WHAT TO DO:
Repeat exactly, and only, the lines of the entries below from the one with "nanziamenti europei. Anzi" through the one with "Morning Show di Radio Padova", both ends included.

THE RECORDS:
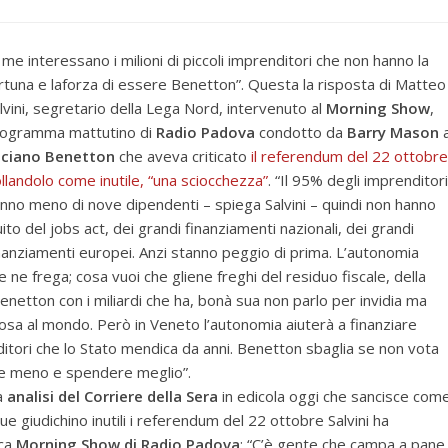
 me interessano i milioni di piccoli imprenditori che non hanno la
rtuna e laforza di essere Benetton”. Questa la risposta di Matteo
lvini, segretario della Lega Nord, intervenuto al
Morning Show
,
ogramma mattutino di
Radio Padova
condotto da
Barry Mason
uciano Benetton
che aveva criticato
il referendum del 22 ottobre
llandolo come inutile, “una sciocchezza”
. “Il 95% degli imprenditori
nno meno di nove dipendenti – spiega Salvini – quindi non hanno
uito del jobs act, dei grandi finanziamenti nazionali, dei grandi
nanziamenti europei. Anzi stanno peggio di prima. L’autonomia
 ne frega; cosa vuoi che gliene freghi del residuo fiscale, della
 Benetton con i miliardi che ha, bonà sua non parlo per invidia ma
cosa al mondo. Però in Veneto l’autonomia aiuterà a finanziare
ditori che lo Stato mendica da anni. Benetton sbaglia se non vota
ere meno e spendere meglio”.
a
analisi del Corriere della Sera
in edicola oggi che sancisce com
 giudichino inutili i referendum del 22 ottobre Salvini ha
ica
Morning Show di Radio Padova
: “C’è gente che campa a pane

SOLUTION FOR THIS TASK:
nanziamenti europei. Anzi stanno peggio di prima. L’autonomia
 ne frega; cosa vuoi che gliene freghi del residuo fiscale, della
 Benetton con i miliardi che ha, bonà sua non parlo per invidia ma
cosa al mondo. Però in Veneto l’autonomia aiuterà a finanziare
ditori che lo Stato mendica da anni. Benetton sbaglia se non vota
ere meno e spendere meglio”.
a
analisi del Corriere della Sera
in edicola oggi che sancisce com
 giudichino inutili i referendum del 22 ottobre Salvini ha
ica
Morning Show di Radio Padova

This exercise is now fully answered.